Rappresentanza e prerogative dei lavoratori
Fu rivoluzionata anche la rappresentanza dei lavoratori. Le commissioni interne e le sezioni aziendali furono sostituite dai delegati di linea o di reparto, scelti al di fuori di ogni appartenenza sindacale e revocabili dallo stesso gruppo che li aveva eletti.
Ai lavoratori, inoltre, furono riconosciute maggiori prerogative: gli scioperi continuavano ad essere decisi dalle federazioni industriali (Fion, Fim, Uilm), ma le intese raggiunte venivano sottoposte ai rappresentanti per approvare la gestione delle opere di sciopero.
Fine dell'autunno caldo e nuove sfide
Negli stessi anni, infine, cadeva la scadenza del contratto collettivo nazionale di lavoro dei metalmeccanici: quest’evento determinò la fine della stagione denominata «autunno caldo». Contestualmente, quest’evento segnò l’inizio di una nuova fase delle relazioni intercorrenti fra gli industriali: essi chiedevano di porre nuovamente dei limiti alla contrattazione aziendale.
Proposte e resistenze nella contrattazione
In particolare, gli aziendali erano fautori della necessità di porre delle limitazioni al secondo livello della contrattazione, cosicché fosse possibile ritornare al modello di contrattazione articolato del 1962. La proposta non fu accettata e da allora non venne mai più riavanzata.
Dal canto loro, le associazioni sindacali continuarono a rivendicare la piena libertà di rinegoziare a livello aziendale su qualsiasi materia regolata dal contratto nazionale.
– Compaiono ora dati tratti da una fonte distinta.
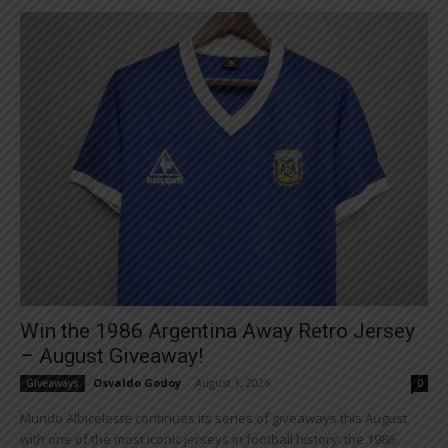
Win the 1986 Argentina Away Retro Jersey
– August Giveaway!
Osvaldo Godoy
-
August 1, 2026
Giveaways
0
Mundo Albiceleste continues its series of giveaways this August
with one of the most iconic jerseys in football history: the 1986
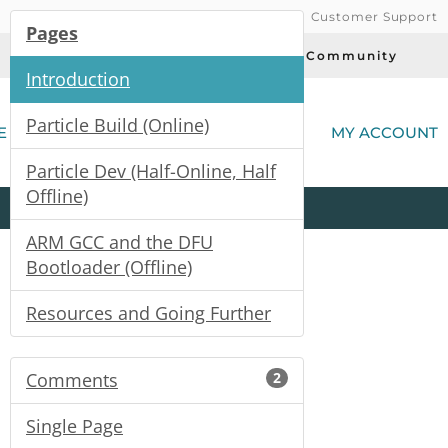
Customer Support
Pages
Today's Deals
Community
Introduction
(
Particle Build (Online)
E
MY ACCOUNT
Particle Dev (Half-Online, Half
Offline)
Product
Kits
All
Categories
ARM GCC and the DFU
Bootloader (Offline)
Resources and Going Further
Comments
2
Single Page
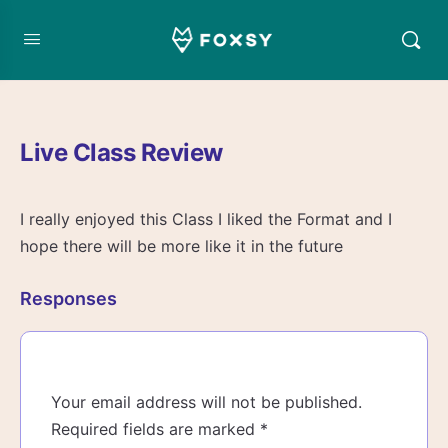
Live Class Review
I really enjoyed this Class I liked the Format and I
hope there will be more like it in the future
Responses
Your email address will not be published.
Required fields are marked
*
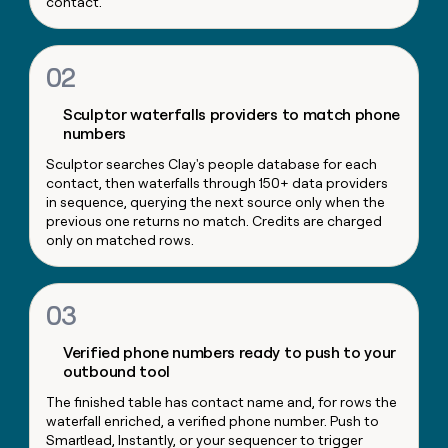
contact.
money
wouldn’t
decide
02
Sculptor waterfalls providers to match phone
numbers
Sculptor searches Clay's people database for each
contact, then waterfalls through 150+ data providers
in sequence, querying the next source only when the
previous one returns no match. Credits are charged
only on matched rows.
03
Verified phone numbers ready to push to your
outbound tool
The finished table has contact name and, for rows the
waterfall enriched, a verified phone number. Push to
Smartlead, Instantly, or your sequencer to trigger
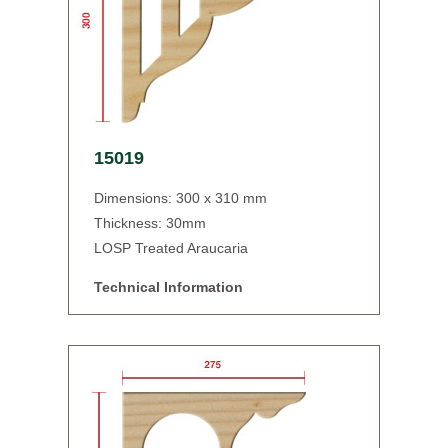
15019
Dimensions: 300 x 310 mm
Thickness: 30mm
LOSP Treated Araucaria
Technical Information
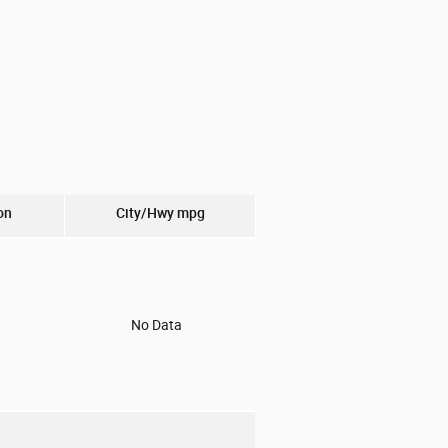
on
City/Hwy
mpg
o
No Data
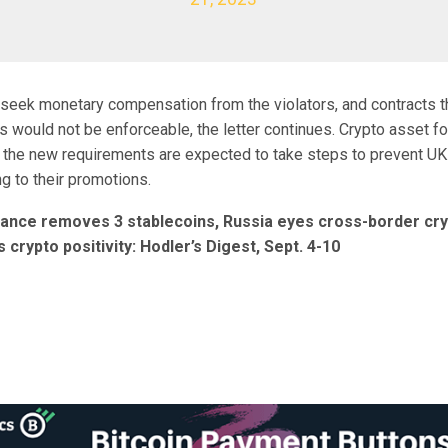
seek monetary compensation from the violators, and contracts th
s would not be enforceable, the letter continues. Crypto asset fo
 the new requirements are expected to take steps to prevent U
g to their promotions.
nance removes 3 stablecoins, Russia eyes cross-border cr
crypto positivity: Hodler’s Digest, Sept. 4-10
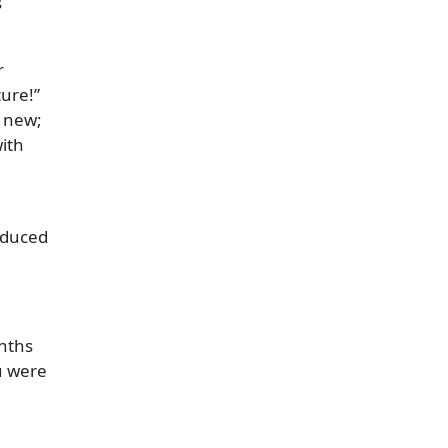
s
r
ture!
e new;
with
roduced
nths
u were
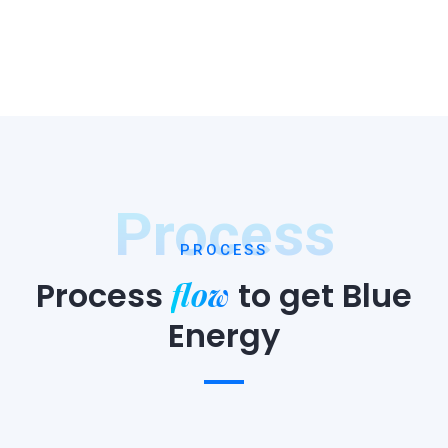
Process
PROCESS
flow
Process
to
get Blue
Energy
Pertanto, essi ritennero che la firma del contratto nazionale non implicasse nessuna tregua sindacale.
Domande da interrogazione
- Qual è stata la principale evoluzione della contrattazione collettiva dagli anni sessanta?
- Come è cambiata la rappresentanza dei lavoratori nel tempo?
- Quali sfide hanno affrontato le relazioni industriali dopo la fine dell'autunno caldo?
La contrattazione collettiva si è evoluta da un unico livello nazionale a un sistema decentrato, con contratti aziendali che prevedevano rinvii su materie specifiche, e sindacati che si impegnavano a non promuovere rivendicazioni durante la vigenza dei contratti (testo).
La rappresentanza dei lavoratori è stata rivoluzionata con l'introduzione di delegati di linea o di reparto, scelti al di fuori di appartenenze sindacali e revocabili dal gruppo che li ha eletti, aumentando così le prerogative dei lavoratori (testo).
Dopo la fine dell'autunno caldo, gli industriali hanno cercato di limitare la contrattazione aziendale, ma le associazioni sindacali hanno continuato a rivendicare la libertà di rinegoziare a livello aziendale, ritenendo che la firma del contratto nazionale non implicasse tregua sindacale (testo).